Goal of the exercise.
Would you reproduce every record exactly, leaving out the pictures?
[Start of section]
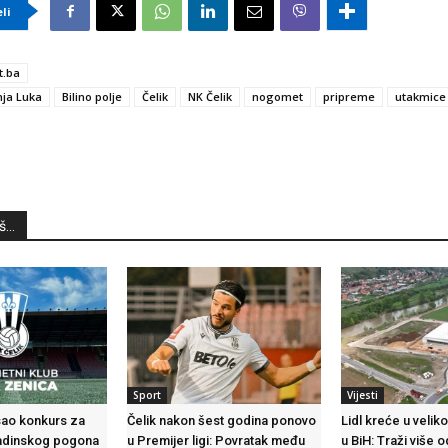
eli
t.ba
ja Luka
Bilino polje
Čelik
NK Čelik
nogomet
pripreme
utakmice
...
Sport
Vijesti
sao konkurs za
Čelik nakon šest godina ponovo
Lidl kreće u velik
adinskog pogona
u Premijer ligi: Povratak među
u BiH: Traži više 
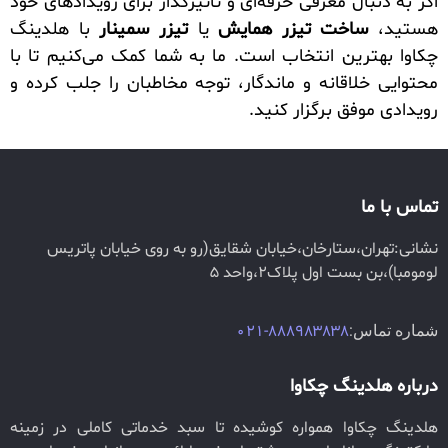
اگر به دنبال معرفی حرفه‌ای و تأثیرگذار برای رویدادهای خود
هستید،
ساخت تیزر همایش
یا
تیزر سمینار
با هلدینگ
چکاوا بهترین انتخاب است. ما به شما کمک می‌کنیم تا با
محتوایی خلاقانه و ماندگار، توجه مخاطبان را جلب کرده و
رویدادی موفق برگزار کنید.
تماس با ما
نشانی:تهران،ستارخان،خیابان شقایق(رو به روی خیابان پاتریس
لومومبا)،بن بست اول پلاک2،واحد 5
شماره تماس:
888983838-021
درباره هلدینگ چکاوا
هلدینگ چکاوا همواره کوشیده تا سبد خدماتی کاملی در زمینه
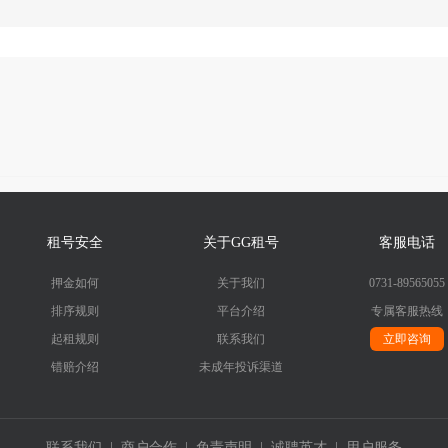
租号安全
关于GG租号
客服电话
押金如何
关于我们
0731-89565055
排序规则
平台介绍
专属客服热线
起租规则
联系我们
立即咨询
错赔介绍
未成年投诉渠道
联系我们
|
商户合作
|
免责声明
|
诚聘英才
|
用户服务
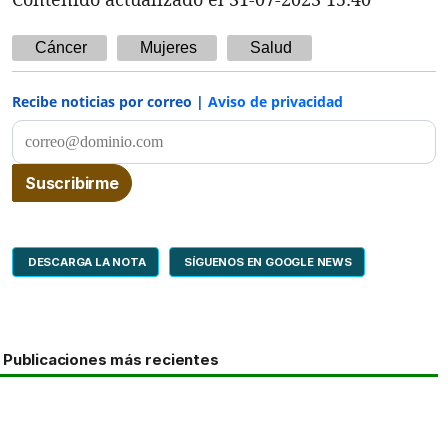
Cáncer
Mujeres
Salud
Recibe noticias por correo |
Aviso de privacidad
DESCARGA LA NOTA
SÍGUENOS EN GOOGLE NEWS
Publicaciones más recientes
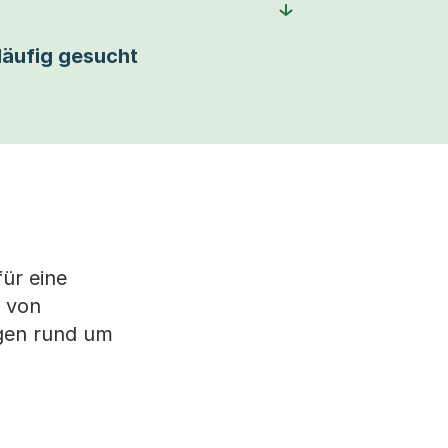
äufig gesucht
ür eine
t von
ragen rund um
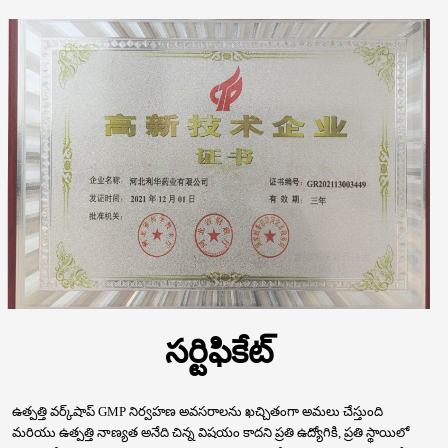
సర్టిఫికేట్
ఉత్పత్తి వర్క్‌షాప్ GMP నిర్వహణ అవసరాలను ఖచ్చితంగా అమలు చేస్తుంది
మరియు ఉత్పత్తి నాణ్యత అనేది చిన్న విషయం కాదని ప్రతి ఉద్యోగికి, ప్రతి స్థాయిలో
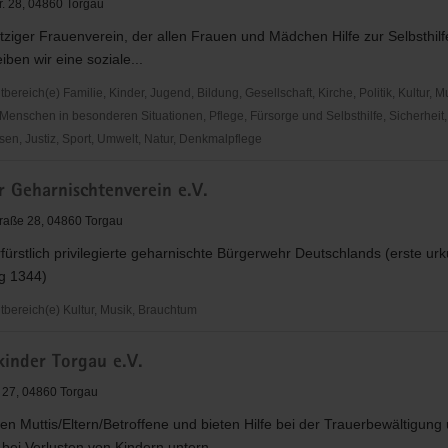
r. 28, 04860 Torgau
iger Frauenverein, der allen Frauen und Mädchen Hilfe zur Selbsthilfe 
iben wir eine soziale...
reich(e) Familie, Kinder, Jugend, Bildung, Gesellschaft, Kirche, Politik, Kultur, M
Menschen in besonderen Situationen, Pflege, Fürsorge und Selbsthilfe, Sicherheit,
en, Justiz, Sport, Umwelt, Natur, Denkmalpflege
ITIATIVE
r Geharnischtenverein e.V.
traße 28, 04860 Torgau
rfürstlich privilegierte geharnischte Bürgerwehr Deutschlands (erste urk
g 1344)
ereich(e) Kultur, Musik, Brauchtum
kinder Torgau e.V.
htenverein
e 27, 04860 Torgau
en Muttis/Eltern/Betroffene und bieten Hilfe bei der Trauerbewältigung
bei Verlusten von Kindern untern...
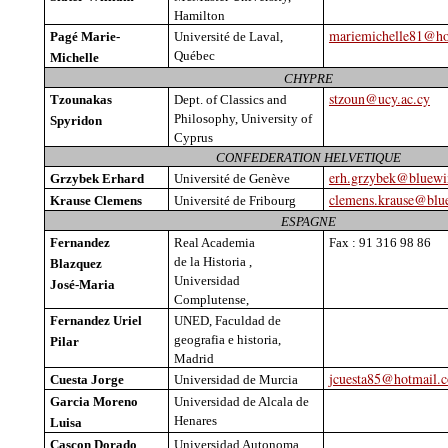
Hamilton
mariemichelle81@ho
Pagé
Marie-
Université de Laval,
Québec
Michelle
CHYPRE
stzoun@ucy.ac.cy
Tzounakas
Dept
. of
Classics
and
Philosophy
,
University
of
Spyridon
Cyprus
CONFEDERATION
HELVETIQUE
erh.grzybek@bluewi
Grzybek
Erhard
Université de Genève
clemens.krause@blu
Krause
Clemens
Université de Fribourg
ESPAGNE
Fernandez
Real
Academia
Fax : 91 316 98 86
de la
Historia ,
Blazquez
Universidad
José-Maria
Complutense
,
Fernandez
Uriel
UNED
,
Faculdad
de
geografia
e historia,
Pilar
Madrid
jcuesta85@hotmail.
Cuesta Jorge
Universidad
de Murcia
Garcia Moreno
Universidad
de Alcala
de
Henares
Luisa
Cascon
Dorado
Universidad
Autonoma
[End of section]
Answer for the task.
eli
t.ba
ja Luka
Bilino polje
Čelik
NK Čelik
nogomet
pripreme
utakmice
...
Sport
Vijesti
sao konkurs za
Čelik nakon šest godina ponovo
Lidl kreće u velik
adinskog pogona
u Premijer ligi: Povratak među
u BiH: Traži više 
اگر به دنبال معرفی حرفه‌ای و تأثیرگذار برای رویدادهای خود
هستید،
ساخت تیزر همایش
یا
تیزر سمینار
با هلدینگ
چکاوا بهترین انتخاب است. ما به شما کمک می‌کنیم تا با
محتوایی خلاقانه و ماندگار، توجه مخاطبان را جلب کرده و
رویدادی موفق برگزار کنید.
تماس با ما
نشانی:تهران،ستارخان،خیابان شقایق(رو به روی خیابان پاتریس
لومومبا)،بن بست اول پلاک2،واحد 5
شماره تماس:
888983838-021
درباره هلدینگ چکاوا
هلدینگ چکاوا همواره کوشیده تا سبد خدماتی کاملی در زمینه
租号安全
关于GG租号
客服电话
押金如何
关于我们
0731-89565055
排序规则
平台介绍
专属客服热线
起租规则
联系我们
立即咨询
错赔介绍
未成年投诉渠道
联系我们
|
商户合作
|
免责声明
|
诚聘英才
|
用户服务
Cáncer
Mujeres
Salud
Recibe noticias por correo |
Aviso de privacidad
DESCARGA LA NOTA
SÍGUENOS EN GOOGLE NEWS
Publicaciones más recientes
äufig gesucht
ür eine
t von
ragen rund um
సర్టిఫికేట్
ఉత్పత్తి వర్క్‌షాప్ GMP నిర్వహణ అవసరాలను ఖచ్చితంగా అమలు చేస్తుంది
మరియు ఉత్పత్తి నాణ్యత అనేది చిన్న విషయం కాదని ప్రతి ఉద్యోగికి, ప్రతి స్థాయిలో
r. 28, 04860 Torgau
iger Frauenverein, der allen Frauen und Mädchen Hilfe zur Selbsthilfe 
iben wir eine soziale...
reich(e) Familie, Kinder, Jugend, Bildung, Gesellschaft, Kirche, Politik, Kultur, M
Menschen in besonderen Situationen, Pflege, Fürsorge und Selbsthilfe, Sicherheit,
en, Justiz, Sport, Umwelt, Natur, Denkmalpflege
ITIATIVE
r Geharnischtenverein e.V.
traße 28, 04860 Torgau
rfürstlich privilegierte geharnischte Bürgerwehr Deutschlands (erste urk
g 1344)
ereich(e) Kultur, Musik, Brauchtum
kinder Torgau e.V.
htenverein
e 27, 04860 Torgau
en Muttis/Eltern/Betroffene und bieten Hilfe bei der Trauerbewältigung
bei Verlusten von Kindern untern...
Hamilton
mariemichelle81@ho
Pagé
Marie-
Université de Laval,
Québec
Michelle
CHYPRE
stzoun@ucy.ac.cy
Tzounakas
Dept
. of
Classics
and
Philosophy
,
University
of
Spyridon
Cyprus
CONFEDERATION
HELVETIQUE
erh.grzybek@bluewi
Grzybek
Erhard
Université de Genève
clemens.krause@blu
Krause
Clemens
Université de Fribourg
ESPAGNE
Fernandez
Real
Academia
Fax : 91 316 98 86
de la
Historia ,
Blazquez
Universidad
José-Maria
Complutense
,
Fernandez
Uriel
UNED
,
Faculdad
de
geografia
e historia,
Pilar
Madrid
jcuesta85@hotmail.
Cuesta Jorge
Universidad
de Murcia
Garcia Moreno
Universidad
de Alcala
de
Henares
Luisa
Cascon
Dorado
Universidad
Autonoma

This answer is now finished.